Tickets issued from Chicago’s red light cameras have declined for the fifth consecutive year. Mike Brockway of The Expired Meter also noted that tickets from red light cameras have declined 20 percent in the past five years.

According to documents obtained by the City Finance Department, Brockway writes that Chicago’s red light camera network issued 579,460 tickets last year compared to 612,079 tickets in 2012. The high-water mark was in 2009 when 722,395 tickets were issued. With the decline in tickets comes lower revenue from fines associated with them. Brockway calculated the city has lost $14.3 million drop in fines during that five-year period; the reduced revenues from 2012 to last year was $3.2 million.

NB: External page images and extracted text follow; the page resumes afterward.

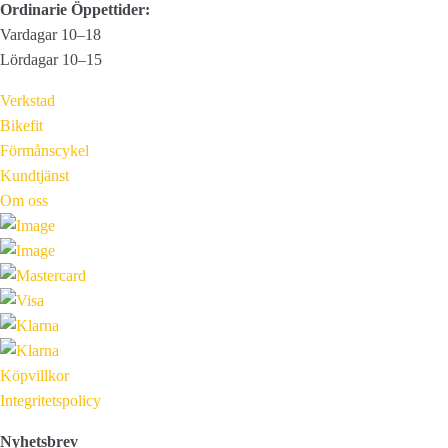
Ordinarie Öppettider:
Vardagar 10–18
Lördagar 10–15
Verkstad
Bikefit
Förmånscykel
Kundtjänst
Om oss
Köpvillkor
Integritetspolicy
Nyhetsbrev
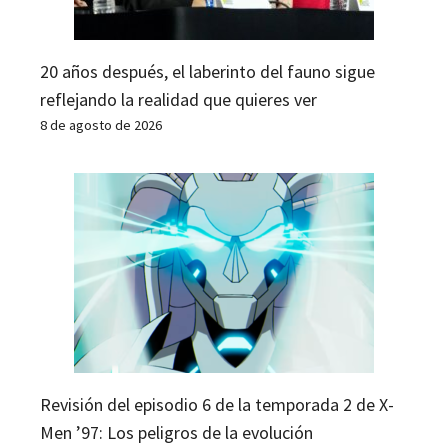
20 años después, el laberinto del fauno sigue
reflejando la realidad que quieres ver
8 de agosto de 2026
Revisión del episodio 6 de la temporada 2 de X-
Men ’97: Los peligros de la evolución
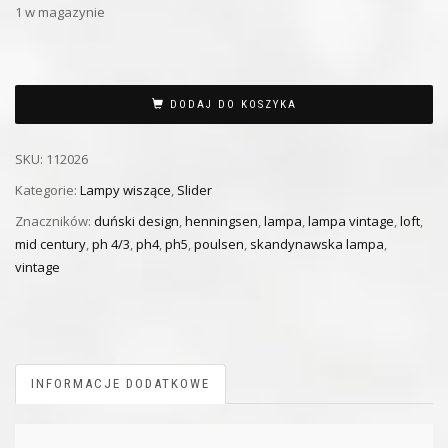
1 w magazynie
DODAJ DO KOSZYKA
SKU:
112026
Kategorie:
Lampy wiszące
,
Slider
Znaczników:
duński design
,
henningsen
,
lampa
,
lampa vintage
,
loft
,
mid century
,
ph 4/3
,
ph4
,
ph5
,
poulsen
,
skandynawska lampa
,
vintage
INFORMACJE DODATKOWE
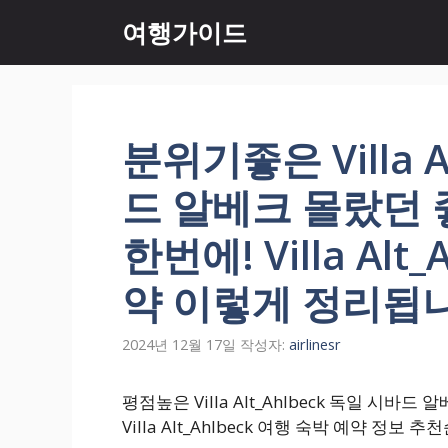
컨
여행가이드
텐
츠
로
건
너
분위기좋은 Villa A
뛰
기
드 알베크 몰랐던
한번에! Villa Alt
약 이렇게 정리됩
2024년 12월 17일
작성자:
airlinesr
평점높은 Villa Alt_Ahlbeck 독일 시
Villa Alt_Ahlbeck 여행 숙박 예약 정보 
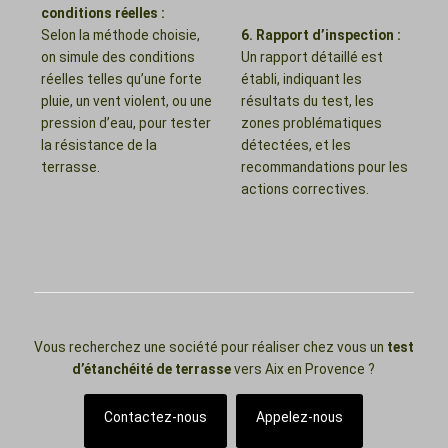
conditions réelles :
Selon la méthode choisie,
6. Rapport d’inspection :
on simule des conditions
Un rapport détaillé est
réelles telles qu’une forte
établi, indiquant les
pluie, un vent violent, ou une
résultats du test, les
pression d’eau, pour tester
zones problématiques
la résistance de la
détectées, et les
terrasse.
recommandations pour les
actions correctives.
Vous recherchez une société pour réaliser chez vous un
test
d’étanchéité de terrasse
vers Aix en Provence ?
Contactez-nous
Appelez-nous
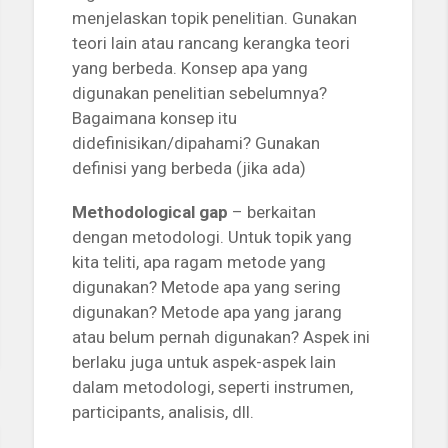
menjelaskan topik penelitian. Gunakan
teori lain atau rancang kerangka teori
yang berbeda. Konsep apa yang
digunakan penelitian sebelumnya?
Bagaimana konsep itu
didefinisikan/dipahami? Gunakan
definisi yang berbeda (jika ada)
Methodological gap
– berkaitan
dengan metodologi. Untuk topik yang
kita teliti, apa ragam metode yang
digunakan? Metode apa yang sering
digunakan? Metode apa yang jarang
atau belum pernah digunakan? Aspek ini
berlaku juga untuk aspek-aspek lain
dalam metodologi, seperti instrumen,
participants, analisis, dll.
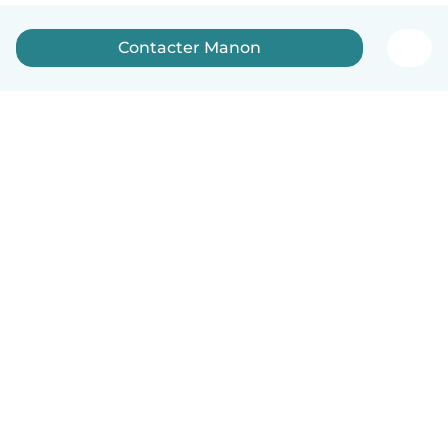
Contacter Manon
Français
Comment ça marche
Aide
Conditions et confidentialité
Tarifs
Coordonnées de l'entreprise
Babysits pour les entreprises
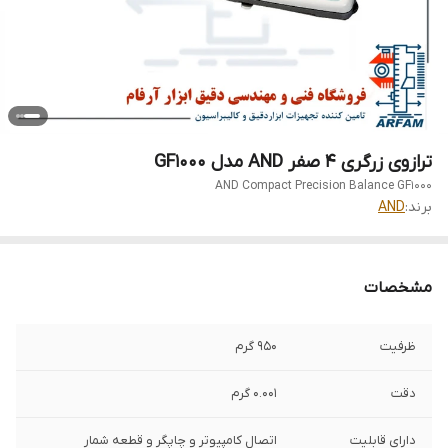
ترازوی زرگری 4 صفر AND مدل GF1000
AND Compact Precision Balance GF1000
برند:
AND
مشخصات
ظرفیت
950 گرم
دقت
0.001 گرم
دارای قابلیت
اتصال کامپیوتر و چاپگر و قطعه شمار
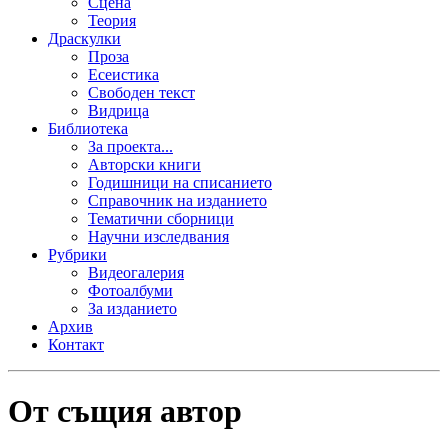
Сцена
Теория
Драскулки
Проза
Есеистика
Свободен текст
Видрица
Библиотека
За проекта...
Авторски книги
Годишници на списанието
Справочник на изданието
Тематични сборници
Научни изследвания
Рубрики
Видеогалерия
Фотоалбуми
За изданието
Архив
Контакт
От същия автор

Since both Chicago’s red light camera and speed camera networks are crouched in a “safety versus revenue” argument the city can always claim it’s winning. That is exactly what Chicago Department of Transportation spokesman Pete Scales did to Brockway. Scales sided with Team Public Safety and said "these numbers show the enforcement program is having a positive impact and that by decreasing the amount of red-light running in Chicago, we are making Chicago a safer city."

Brockway spoke with Northwestern University Center for Public Safety’s Roy Lucke who said other factors may be involved, particularly a downward trend in total miles driven in automobiles across the country, but agreed the decline in red light camera tickets is a good thing.